The effect of cubing
Cubing of positive numbers is a monotonically, strictly increasing operation, whence cubing the radius preserves these inequalities.  Consequently, writing $C$ for the constant factor $4\pi/3$ and $V=CR^3$ for the volume, we can obtain useful information about the distribution of $V:$
$$\eqalign{\Pr(V \le C(1-\delta)^3) &= \Pr(R^3 \le (1-\delta)^3) &\\&= \Pr(R^3 \ge (1+\delta)^3) = \Pr(V \ge C(1+\delta)^3).\tag{1}
}$$
The assumption $0\lt \delta \le 1$ when multiplied by the inequality $2\delta^2 \le 6 \delta^2$ shows $2\delta^2 \lt 6\delta^3$, which is equivalent to
$$(1+\delta)^3 - 1 \gt 1 - (1-\delta)^3.$$
The consequences
In light of $(1)$, this shows that

for all possible quantiles $\alpha \le 1/2$, a $1-\alpha$ quantile of $V$--namely, $C(1+\delta)^3$--is further from its median $C$ than is the complementary $\alpha$ quantile--namely, $C(1-\delta)^3$.

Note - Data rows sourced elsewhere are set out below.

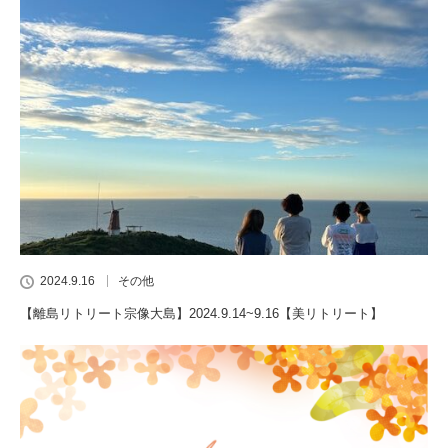
2024.9.16
その他
【離島リトリート宗像大島】2024.9.14~9.16【美リトリート】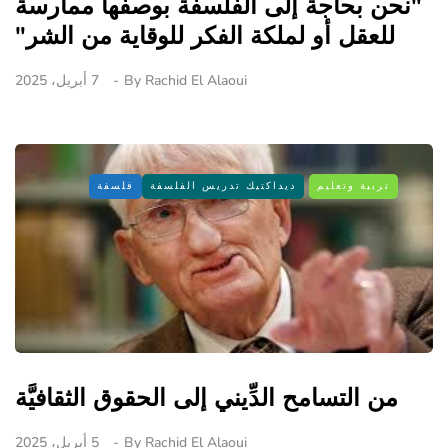
"نحن بحاجة إلى الفلسفة بوصفها ممارسة
للعقل أو لملكة الفكر للوقاية من الشر"
Rachid El Alaoui
By
7 أبريل، 2025
تربية وتعليم
ديداكتيك تدريس الفلسفة
فلسفة
من التسامح الدِّيني إلى الحقوق الثقافيَّة
Rachid El Alaoui
By
5 أبريل، 2025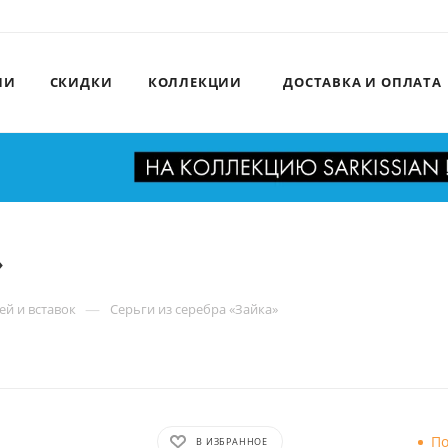
ИИ
СКИДКИ
КОЛЛЕКЦИИ
ДОСТАВКА И ОПЛАТА
»
—
ей и вставок
Серьги из серебра «Зайка»
По
В ИЗБРАННОЕ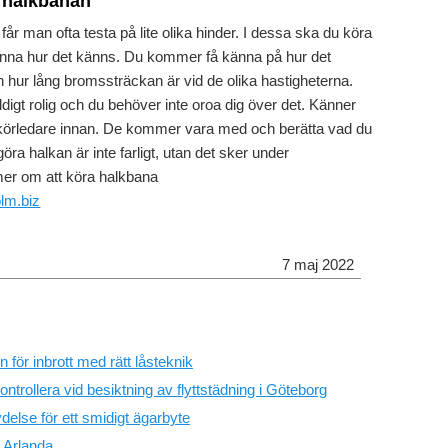
å halkbanan
r man ofta testa på lite olika hinder. I dessa ska du köra
t känna hur det känns. Du kommer få känna på hur det
n hur lång bromssträckan är vid de olika hastigheterna.
digt rolig och du behöver inte oroa dig över det. Känner
 körledare innan. De kommer vara med och berätta vad du
göra halkan är inte farligt, utan det sker under
mer om att köra halkbana
lm.biz
7 maj 2022
 för inbrott med rätt låsteknik
ontrollera vid besiktning av flyttstädning i Göteborg
delse för ett smidigt ägarbyte
 Arlanda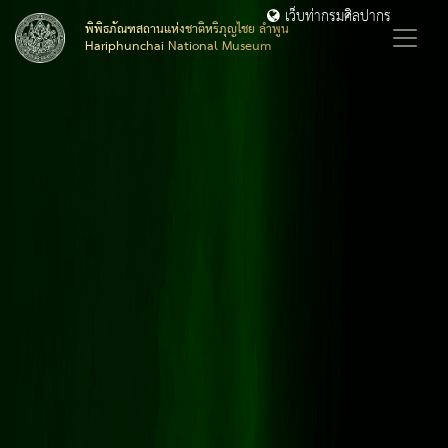
เว็บท่ากรมศิลปากร
พิพิธภัณฑสถานแห่งชาติหริภุญไชย ลำพูน
Hariphunchai National Museum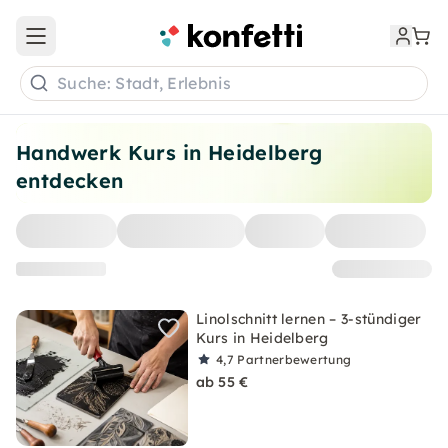
Open main menu
Suche: Stadt, Erlebnis
Handwerk Kurs in Heidelberg
entdecken
Linolschnitt lernen – 3-stündiger
Kurs in Heidelberg
4,7
Partnerbewertung
ab 55 €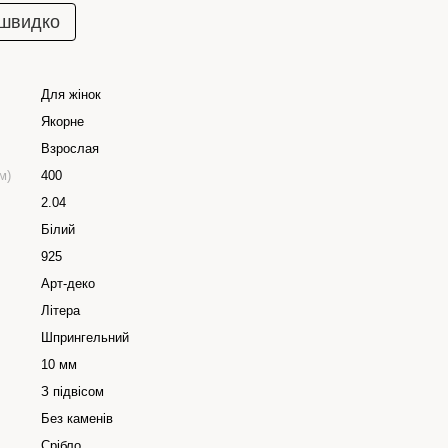
 швидко
Для жінок
Якорне
Взрослая
м)
400
2.04
Білий
925
Арт-деко
Літера
Шпрингельний
10 мм
З підвісом
Без каменів
Срібло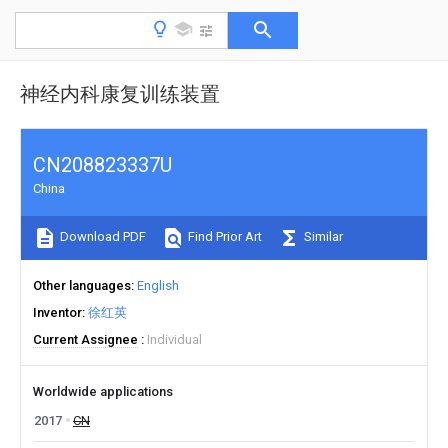
神经内科康复训练装置
CN208823337U
China
Download PDF
Find Prior Art
Similar
Other languages
English
Inventor
徐红英
Current Assignee
Individual
Worldwide applications
2017
CN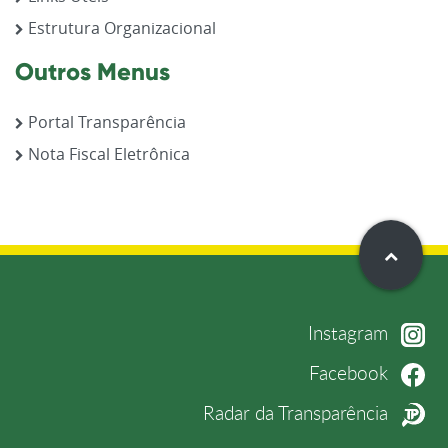
Estrutura Organizacional
Outros Menus
Portal Transparência
Nota Fiscal Eletrônica
Instagram
Facebook
Radar da Transparência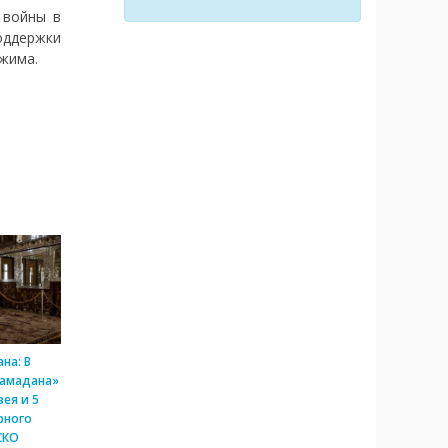
 войны в
оддержки
ежима.
на: В
Рамадана»
ея и 5
рного
СКО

Geometrically, it says that in any pair of complementary quantiles, the upper quantile lies further from the median than the lower one.
That is a very strong statement of positive skewness.

Ramifications
A comparable argument holds for any power $p \gt 1$ in place of $p=3$ and any positive constant $C$.  With a minor modification it will show that for $p \lt 1$, $p\ne 0$, the distribution of $CR^p / p$ is negatively skewed.  This provides insight into what the Box-Cox transformations $R \to (R^p-1)/p$ accomplish in terms of making distributions more or less skewed.